◆ WORK ITEM ◆
For each line below with the word "bbox", write out a copy.

··· GIVEN DATA

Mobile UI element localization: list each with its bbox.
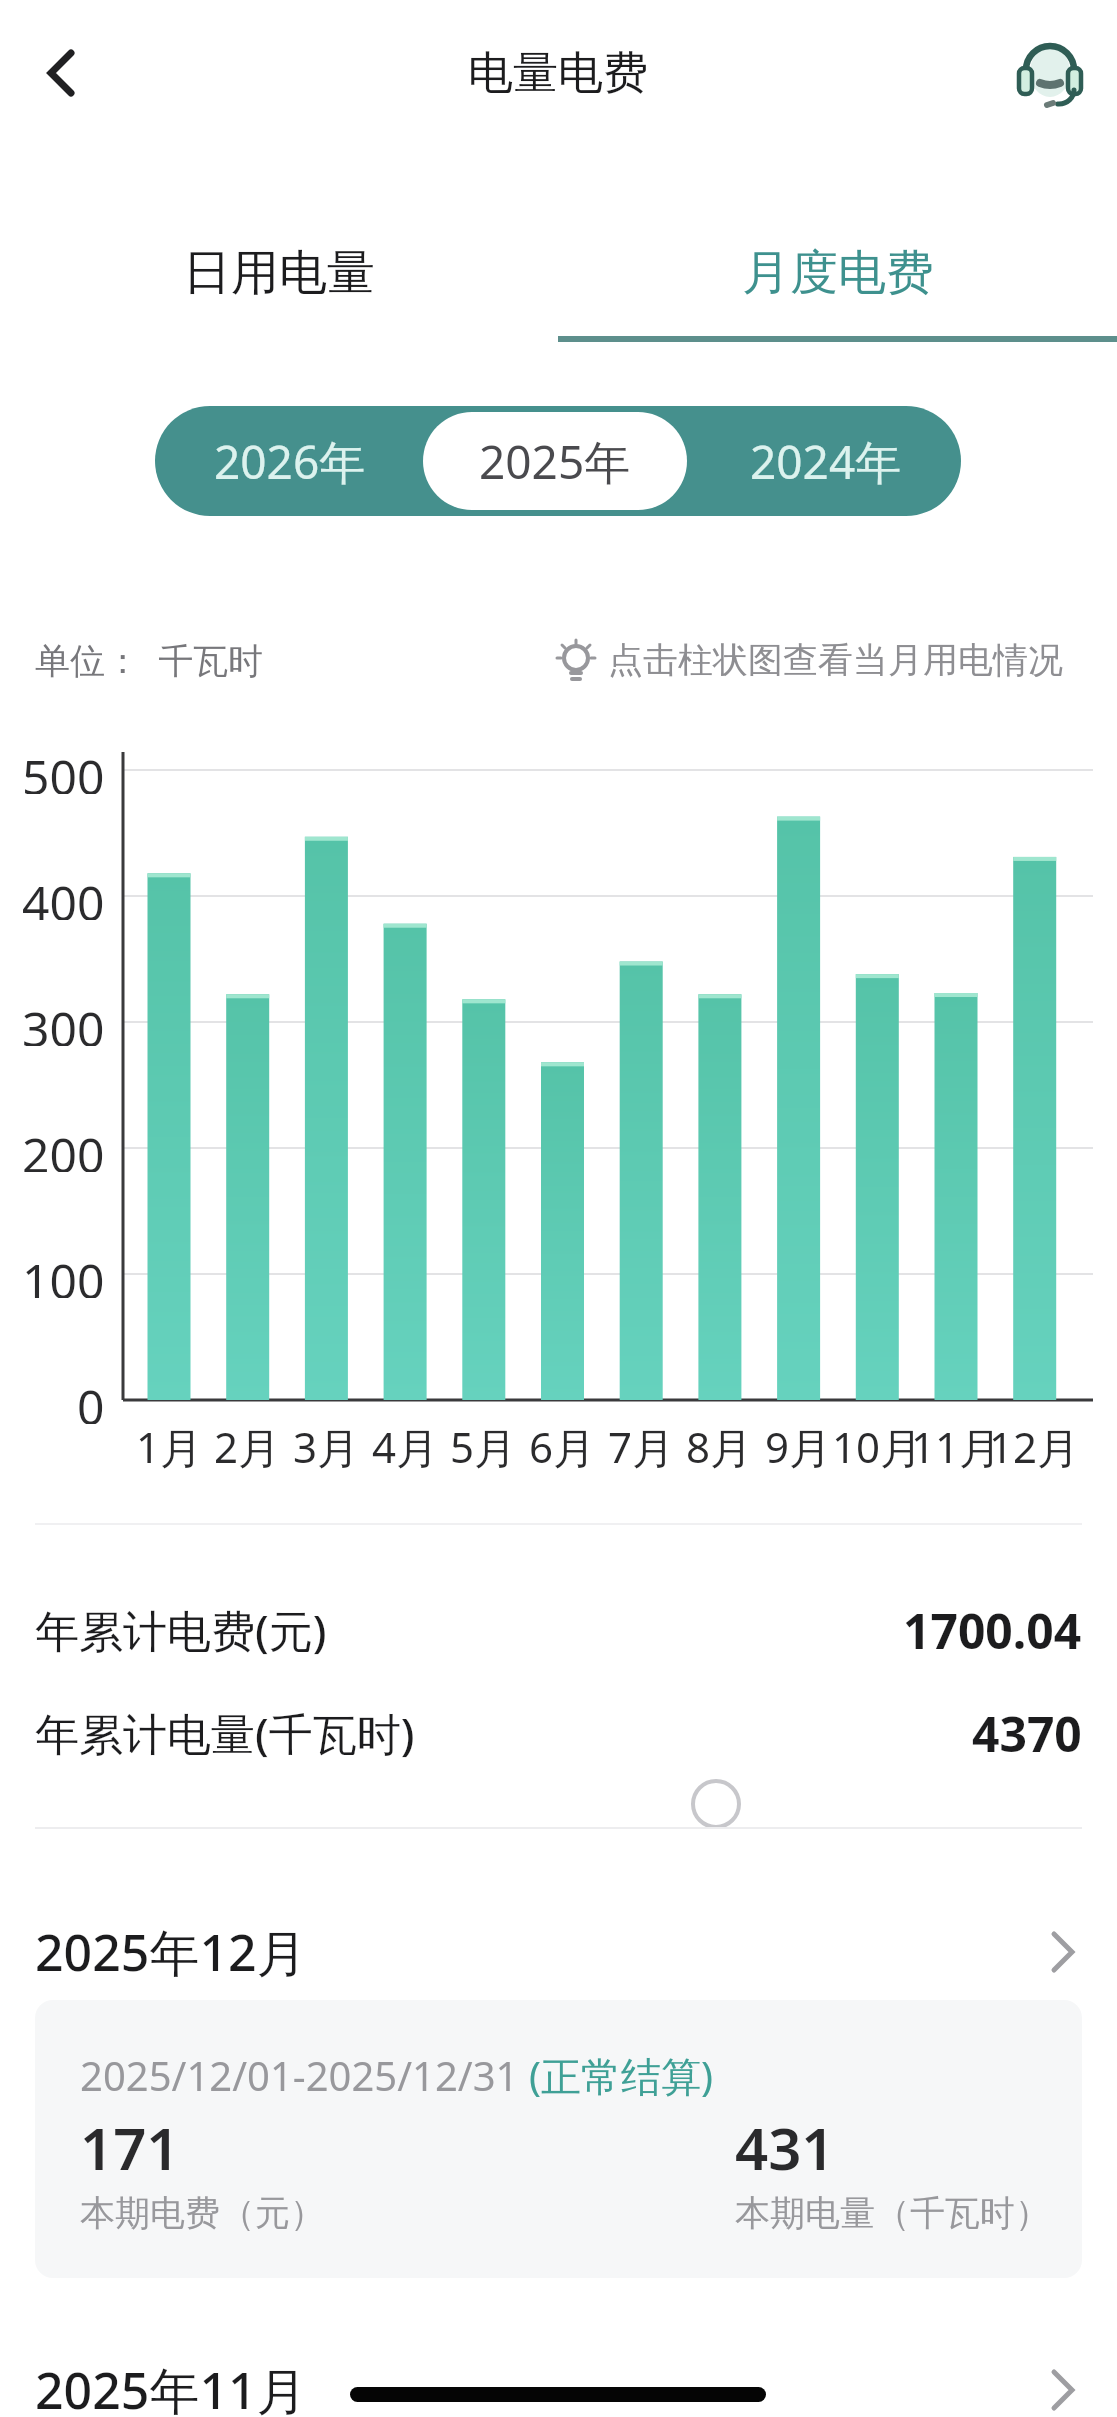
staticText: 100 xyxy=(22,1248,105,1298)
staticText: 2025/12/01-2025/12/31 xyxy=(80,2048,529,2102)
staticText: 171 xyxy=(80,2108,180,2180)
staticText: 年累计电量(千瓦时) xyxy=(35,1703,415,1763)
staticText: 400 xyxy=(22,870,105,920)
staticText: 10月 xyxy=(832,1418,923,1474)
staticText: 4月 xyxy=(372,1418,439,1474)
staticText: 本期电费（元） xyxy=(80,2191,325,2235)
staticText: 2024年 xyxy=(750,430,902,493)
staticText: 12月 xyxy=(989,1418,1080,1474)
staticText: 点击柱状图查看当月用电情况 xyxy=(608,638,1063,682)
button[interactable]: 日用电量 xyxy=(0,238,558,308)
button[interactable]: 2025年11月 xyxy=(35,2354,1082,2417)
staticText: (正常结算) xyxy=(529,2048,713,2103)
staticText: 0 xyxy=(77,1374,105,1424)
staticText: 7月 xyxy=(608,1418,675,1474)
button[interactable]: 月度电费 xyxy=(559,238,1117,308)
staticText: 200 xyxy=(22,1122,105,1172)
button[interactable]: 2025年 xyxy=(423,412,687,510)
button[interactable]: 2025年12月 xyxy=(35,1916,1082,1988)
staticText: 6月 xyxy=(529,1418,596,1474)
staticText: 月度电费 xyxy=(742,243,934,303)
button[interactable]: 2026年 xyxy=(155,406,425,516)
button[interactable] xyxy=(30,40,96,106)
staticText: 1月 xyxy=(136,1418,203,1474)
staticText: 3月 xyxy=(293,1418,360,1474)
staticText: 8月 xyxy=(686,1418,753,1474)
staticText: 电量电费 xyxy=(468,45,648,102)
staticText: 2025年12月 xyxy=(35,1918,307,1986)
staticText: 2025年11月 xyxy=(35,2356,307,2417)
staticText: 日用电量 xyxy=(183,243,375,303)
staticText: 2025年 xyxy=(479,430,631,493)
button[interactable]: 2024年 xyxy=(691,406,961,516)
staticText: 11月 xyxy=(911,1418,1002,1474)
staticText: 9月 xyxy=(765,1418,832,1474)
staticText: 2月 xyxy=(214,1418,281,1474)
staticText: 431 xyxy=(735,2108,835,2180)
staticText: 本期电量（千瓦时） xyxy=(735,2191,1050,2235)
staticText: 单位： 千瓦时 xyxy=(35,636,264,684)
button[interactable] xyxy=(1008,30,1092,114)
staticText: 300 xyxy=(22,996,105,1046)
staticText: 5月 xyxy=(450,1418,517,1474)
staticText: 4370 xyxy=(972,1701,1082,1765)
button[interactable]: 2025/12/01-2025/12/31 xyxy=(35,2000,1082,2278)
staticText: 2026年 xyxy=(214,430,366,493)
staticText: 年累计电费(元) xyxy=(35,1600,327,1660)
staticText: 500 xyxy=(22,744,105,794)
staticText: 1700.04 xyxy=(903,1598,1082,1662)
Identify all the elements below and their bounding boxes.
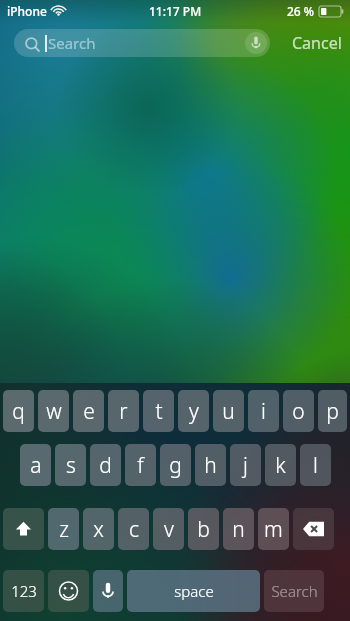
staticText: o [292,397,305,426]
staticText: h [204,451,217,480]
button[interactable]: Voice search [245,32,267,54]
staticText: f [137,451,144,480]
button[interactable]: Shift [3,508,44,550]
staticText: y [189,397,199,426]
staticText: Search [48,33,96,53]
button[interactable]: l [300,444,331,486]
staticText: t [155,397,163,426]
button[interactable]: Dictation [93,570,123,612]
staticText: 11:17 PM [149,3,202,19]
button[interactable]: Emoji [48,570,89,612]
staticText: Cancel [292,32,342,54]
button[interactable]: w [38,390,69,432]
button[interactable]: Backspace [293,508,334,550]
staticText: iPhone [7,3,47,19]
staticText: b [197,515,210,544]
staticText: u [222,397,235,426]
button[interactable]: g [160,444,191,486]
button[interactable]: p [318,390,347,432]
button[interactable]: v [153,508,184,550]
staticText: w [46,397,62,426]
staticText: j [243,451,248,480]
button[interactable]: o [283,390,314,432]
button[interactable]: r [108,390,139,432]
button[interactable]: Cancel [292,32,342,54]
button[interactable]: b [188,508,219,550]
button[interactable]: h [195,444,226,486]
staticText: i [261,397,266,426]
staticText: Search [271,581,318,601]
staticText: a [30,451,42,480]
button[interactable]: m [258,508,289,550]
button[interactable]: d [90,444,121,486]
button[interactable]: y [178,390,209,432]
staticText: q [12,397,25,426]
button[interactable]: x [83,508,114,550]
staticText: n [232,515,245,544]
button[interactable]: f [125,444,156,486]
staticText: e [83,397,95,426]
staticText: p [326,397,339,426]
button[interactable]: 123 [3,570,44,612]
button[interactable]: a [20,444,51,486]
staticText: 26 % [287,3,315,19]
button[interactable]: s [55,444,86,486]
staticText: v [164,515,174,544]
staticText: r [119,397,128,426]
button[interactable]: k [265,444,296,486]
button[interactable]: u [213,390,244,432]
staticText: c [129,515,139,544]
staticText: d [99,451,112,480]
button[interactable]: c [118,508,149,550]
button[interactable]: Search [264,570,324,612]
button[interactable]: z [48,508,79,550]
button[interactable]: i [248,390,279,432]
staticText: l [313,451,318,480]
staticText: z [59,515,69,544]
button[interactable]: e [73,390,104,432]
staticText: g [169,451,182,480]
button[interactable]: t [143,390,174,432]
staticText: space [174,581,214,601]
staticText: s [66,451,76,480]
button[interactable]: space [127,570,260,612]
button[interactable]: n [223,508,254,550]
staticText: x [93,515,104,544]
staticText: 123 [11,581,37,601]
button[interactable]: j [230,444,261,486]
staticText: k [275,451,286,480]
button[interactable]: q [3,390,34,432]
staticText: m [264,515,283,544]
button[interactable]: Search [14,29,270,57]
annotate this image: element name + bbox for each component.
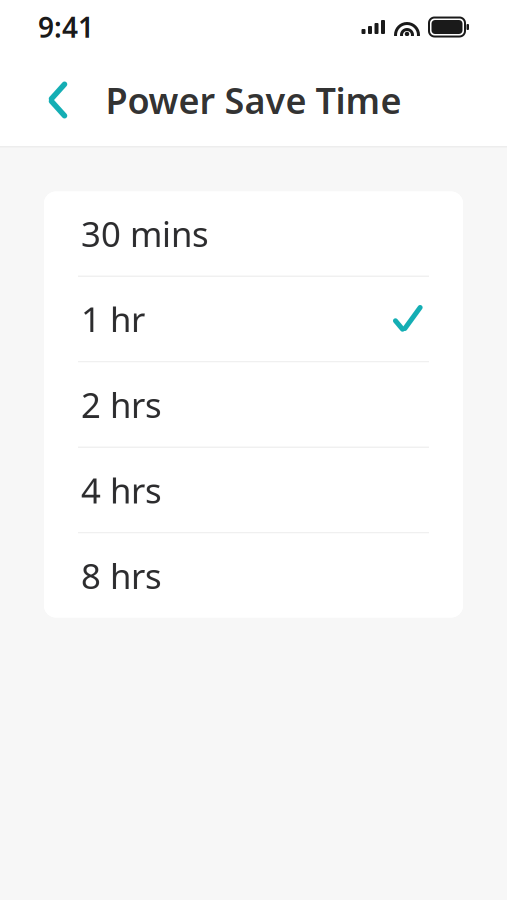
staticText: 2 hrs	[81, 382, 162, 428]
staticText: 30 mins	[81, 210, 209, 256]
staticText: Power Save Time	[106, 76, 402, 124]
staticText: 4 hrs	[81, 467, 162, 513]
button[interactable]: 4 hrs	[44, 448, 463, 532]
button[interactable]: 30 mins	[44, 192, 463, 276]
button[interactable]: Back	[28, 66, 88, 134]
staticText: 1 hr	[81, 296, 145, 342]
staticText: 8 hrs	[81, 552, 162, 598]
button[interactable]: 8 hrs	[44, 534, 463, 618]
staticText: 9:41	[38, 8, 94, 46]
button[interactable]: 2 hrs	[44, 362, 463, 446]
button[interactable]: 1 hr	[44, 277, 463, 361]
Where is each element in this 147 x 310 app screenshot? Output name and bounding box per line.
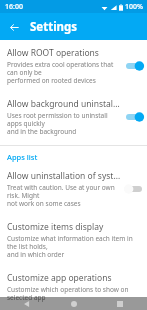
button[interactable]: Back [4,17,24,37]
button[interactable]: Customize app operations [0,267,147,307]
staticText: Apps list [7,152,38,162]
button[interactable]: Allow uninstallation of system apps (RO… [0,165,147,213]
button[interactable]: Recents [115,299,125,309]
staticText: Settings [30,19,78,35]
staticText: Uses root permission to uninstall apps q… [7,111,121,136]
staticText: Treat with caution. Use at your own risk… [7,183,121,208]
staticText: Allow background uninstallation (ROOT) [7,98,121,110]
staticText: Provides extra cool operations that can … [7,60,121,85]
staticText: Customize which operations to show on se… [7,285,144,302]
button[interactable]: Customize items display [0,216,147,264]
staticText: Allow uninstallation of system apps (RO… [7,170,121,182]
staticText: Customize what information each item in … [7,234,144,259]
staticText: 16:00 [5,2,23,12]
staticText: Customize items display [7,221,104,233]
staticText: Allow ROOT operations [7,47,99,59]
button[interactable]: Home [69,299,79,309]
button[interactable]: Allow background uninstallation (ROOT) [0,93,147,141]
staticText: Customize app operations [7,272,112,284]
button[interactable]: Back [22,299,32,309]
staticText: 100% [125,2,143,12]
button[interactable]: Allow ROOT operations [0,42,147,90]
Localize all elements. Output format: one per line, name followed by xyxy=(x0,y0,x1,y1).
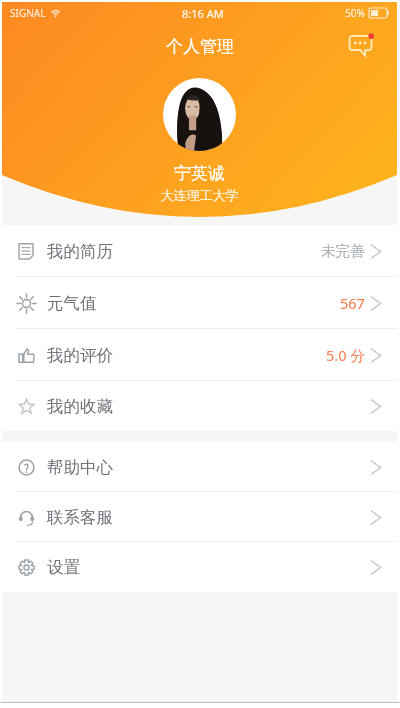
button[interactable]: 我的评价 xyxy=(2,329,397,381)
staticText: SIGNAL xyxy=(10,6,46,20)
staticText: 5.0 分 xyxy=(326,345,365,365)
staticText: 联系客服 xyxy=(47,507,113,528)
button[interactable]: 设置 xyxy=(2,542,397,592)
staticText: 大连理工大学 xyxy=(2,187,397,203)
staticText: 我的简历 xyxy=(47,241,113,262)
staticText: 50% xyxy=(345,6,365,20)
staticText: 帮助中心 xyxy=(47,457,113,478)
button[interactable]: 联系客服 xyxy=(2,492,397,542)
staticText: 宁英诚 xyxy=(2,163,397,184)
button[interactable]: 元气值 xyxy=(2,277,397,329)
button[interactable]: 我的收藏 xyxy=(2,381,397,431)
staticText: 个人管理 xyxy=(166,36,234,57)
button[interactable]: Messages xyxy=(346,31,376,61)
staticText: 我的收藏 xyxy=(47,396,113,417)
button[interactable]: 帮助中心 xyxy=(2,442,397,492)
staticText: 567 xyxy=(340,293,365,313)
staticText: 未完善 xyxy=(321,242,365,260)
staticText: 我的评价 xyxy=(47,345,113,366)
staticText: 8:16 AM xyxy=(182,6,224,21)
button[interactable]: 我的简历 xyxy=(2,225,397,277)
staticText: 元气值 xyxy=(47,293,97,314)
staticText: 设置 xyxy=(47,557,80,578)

······

◆ TASK ANSWER ◆
Mobile UI element localization: list each with its bbox.
annotate this image: element name + bbox for each component.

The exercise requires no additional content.